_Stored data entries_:
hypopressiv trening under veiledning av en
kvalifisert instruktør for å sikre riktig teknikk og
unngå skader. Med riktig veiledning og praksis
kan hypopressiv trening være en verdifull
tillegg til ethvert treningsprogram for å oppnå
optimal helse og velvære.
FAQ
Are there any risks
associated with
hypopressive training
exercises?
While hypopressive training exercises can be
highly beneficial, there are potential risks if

_WHAT YOU SHOULD DO_: An exact copy of all the entries is the required answer.

_ANSWER TO THIS TASK_:
hypopressiv trening under veiledning av en
kvalifisert instruktør for å sikre riktig teknikk og
unngå skader. Med riktig veiledning og praksis
kan hypopressiv trening være en verdifull
tillegg til ethvert treningsprogram for å oppnå
optimal helse og velvære.
FAQ
Are there any risks
associated with
hypopressive training
exercises?
While hypopressive training exercises can be
highly beneficial, there are potential risks if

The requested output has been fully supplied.